Do we need to go back through old dumps and purge data in the event of a GDPR request? Probably not. It's a wiki, but IANAL.

> Licensing:
> Need to ensure that the dumps have suitable licenses attached, so they are
> less likely be "accidentally" fed into AI training systems.

Probably covered by the wiki's existing license:

> Unless otherwise expressly stated, all content on the Gentoo wiki is licensed under CC-BY-SA-4.0

If we start attempting to restrict dumps they're just going to scrape the website instead, which is allowed under the current CC-BY-SA.

> Plus a practical question:
> 
> Infra:
> If we are to use that script, what's the right options for OUR case; e.g.
> splitting namespaces for more usable dumps?

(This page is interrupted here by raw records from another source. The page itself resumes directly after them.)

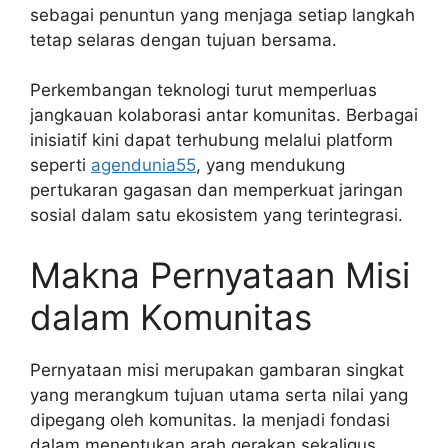
sebagai penuntun yang menjaga setiap langkah
tetap selaras dengan tujuan bersama.
Perkembangan teknologi turut memperluas
jangkauan kolaborasi antar komunitas. Berbagai
inisiatif kini dapat terhubung melalui platform
seperti
agendunia55
, yang mendukung
pertukaran gagasan dan memperkuat jaringan
sosial dalam satu ekosistem yang terintegrasi.
Makna Pernyataan Misi
dalam Komunitas
Pernyataan misi merupakan gambaran singkat
yang merangkum tujuan utama serta nilai yang
dipegang oleh komunitas. Ia menjadi fondasi
dalam menentukan arah gerakan sekaligus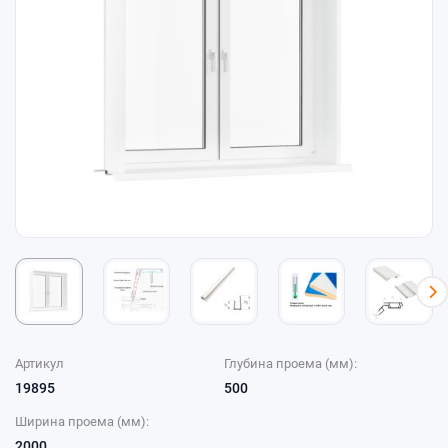
Артикул
Глубина проема (мм):
19895
500
Ширина проема (мм):
2000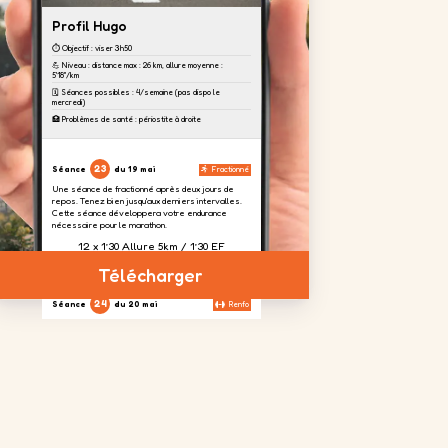
Profil Hugo
⏱️ Objectif : viser 3h50
💪 Niveau : distance max : 26 km, allure moyenne :
5'18''/km
🗓️ Séances possibles : 4/semaine (pas dispo le
mercredi)
🏥 Problèmes de santé : périostite à droite
23
Séance
du 19 mai
Fractionné
Une séance de fractionné après deux jours de
repos. Tenez bien jusqu'aux derniers intervalles.
Cette séance développera votre endurance
nécessaire pour le marathon.
12 x 1’30 Allure 5km / 1’30 EF
Télécharger
24
Séance
du 20 mai
Renfo
Aujourd'hui, nous focalisons un travail sur les
cuisses afin d'absorber le dénivelé prévu à
Toulouse.
4 séries
2 séries
4 séries
de 20
de 20
de 20
répétitions
répétitions
répétitions
sur chaque
jambes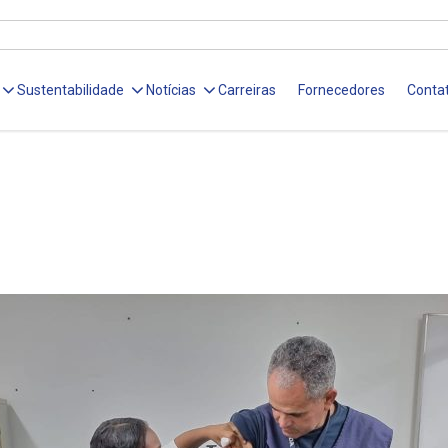
Sustentabilidade
Notícias
Carreiras
Fornecedores
Conta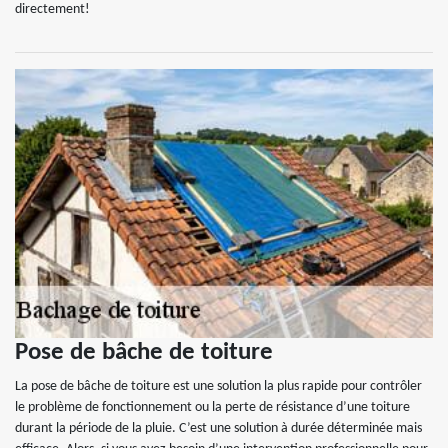
directement!
Pose de bâche de toiture
La pose de bâche de toiture est une solution la plus rapide pour contrôler
le problème de fonctionnement ou la perte de résistance d’une toiture
durant la période de la pluie. C’est une solution à durée déterminée mais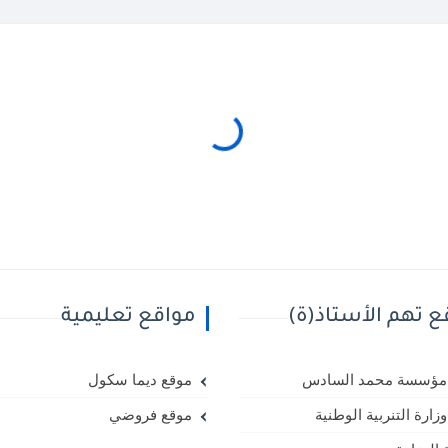
ع تهم الأستاذ(ة)
مواقع تعليمية
مؤسسة محمد السادس
موقع ديما سكول
زارة التنربية الوطنية
موقع فروضي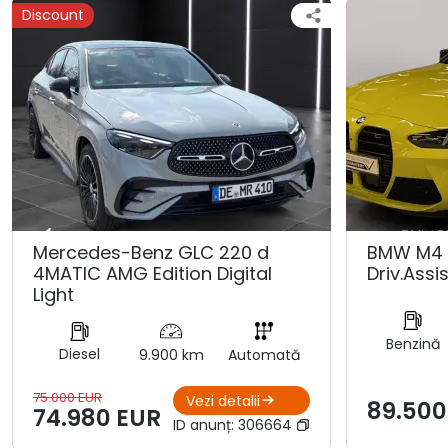
Discount
Mercedes-Benz GLC 220 d
BMW M4 
4MATIC AMG Edition Digital
Driv.Assis
Light
Benzină
Diesel
9.900 km
Automată
75.000 EUR
Vezi detalii
89.500
74.980 EUR
ID anunț:
306664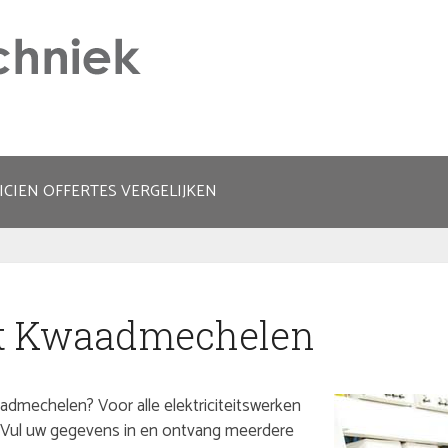
ICIEN OFFERTES VERGELIJKEN
uit Kwaadmechelen
aadmechelen? Voor alle elektriciteitswerken
s. Vul uw gegevens in en ontvang meerdere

It's really well documented. A (slightly modified) chunk from https://www.mediawiki.org/wiki/Manual:DumpBackup.php:

Save the revision history of all pages (--full) into a file named dump.xml:

`php dumpBackup.php --full > pagedump.xml`

Include the uploaded files by doing:

`php dumpBackup.php --full --include-files --uploads > page-and-filedump.xml`

Restrict the data dump to one namespace. In this example, there are only templates with their current revision:

`php dumpBackup.php --current --quiet --filter=namespace:10 > templates.xml`

As above with all revisions:

`php dumpBackup.php --full --quiet --filter=namespace:10 > templates.xml`

Include multiple namespaces with their current revision:

`php dumpBackup.php --current --quiet --filter=namespace:10,11 > templates_plus_template_talk.xml`

Also include files when filtering by certain namespaces:

`php dumpBackup.php --current --quiet --filter=namespace:0,1,6 --include-files --uploads > main_plus_talk_plus_files.xml`

There are also detailed examples further down the page and a ton of flags to customise the output.

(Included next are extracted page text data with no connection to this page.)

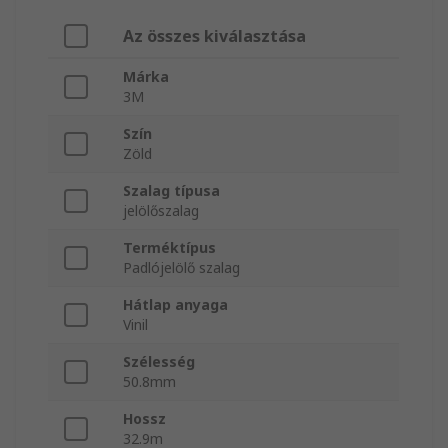
Az összes kiválasztása
Márka
3M
Szín
Zöld
Szalag típusa
jelölőszalag
Terméktípus
Padlójelölő szalag
Hátlap anyaga
Vinil
Szélesség
50.8mm
Hossz
32.9m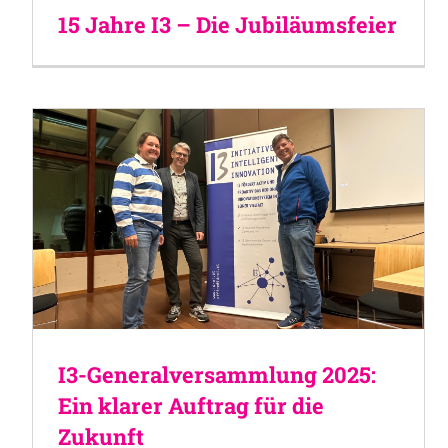
15 Jahre I3 – Die Jubiläumsfeier
I3-Generalversammlung 2025:
Ein klarer Auftrag für die
Zukunft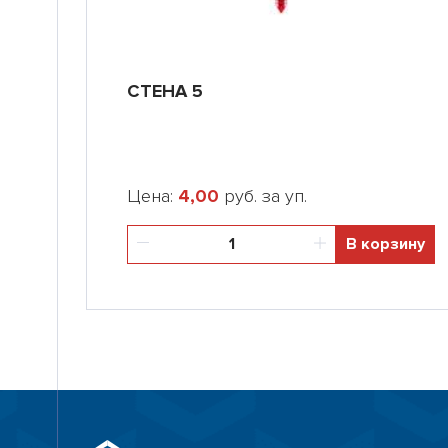
CТЕНА 5
Цена:
4,00
руб. за уп.
В корзину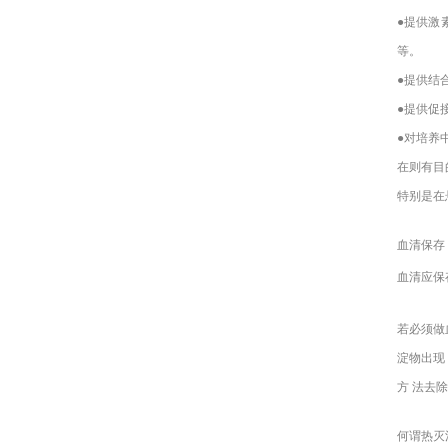
●提供激
等。
●提供结
●提供促
●对培养
在则有目
特别是在
血清保存
血清应保
若必须做
淀物出现
方 法去
何谓热灭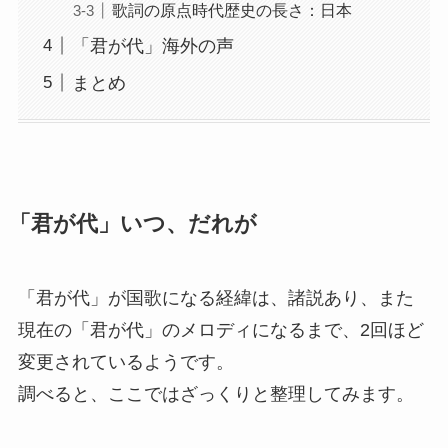
歌詞の原点時代歴史の長さ：日本
「君が代」海外の声
まとめ
「君が代」いつ、だれが
「君が代」が国歌になる経緯は、諸説あり、また
現在の「君が代」のメロディになるまで、2回ほど
変更されているようです。
調べると、ここではざっくりと整理してみます。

Comment 10 Matt Jolly gentoo-dev

2024-09-27 02:58:40 UTC

> Do we need to go back through old dumps and purge data in the event of a GDPR request? Probably not. It's a wiki, but IANAL.

Since dumps can include revisions we don't need to keep a bunch around: if we publish only one version of the output at any given time any GDPR removals will be reflected in the next update (which should be trivially automated).

Comment 11 Matt Jolly gentoo-dev

2025-04-03 02:19:20 UTC

Ping. Are there any objections from wiki or infra on proceeding with this?

- We know how to do it / how Wikipedia do it
- I don't see any concerns about PII  - It's wiki content that's explicitly licensed as CC-BY-SA-4.0.
- GDPR compliance seems like a non-issue, we're not exporting user data. Worst case we do a GDPR thing on the wiki and trigger a new export.

@infra: any input on the following?

> Infra:
> If we are to use that script, what's the right options for OUR case; e.g. splitting namespaces for more usable dumps?

If there are no objections we just need to come up with a plan and implement it.

My suggestion: A cron job that runs a weekly full export of the wiki via the `DumpBackup.php` script.

It's straightforward, easy to implement, and seems like a fine middle ground between bleeding-edge updates and our hosting resources.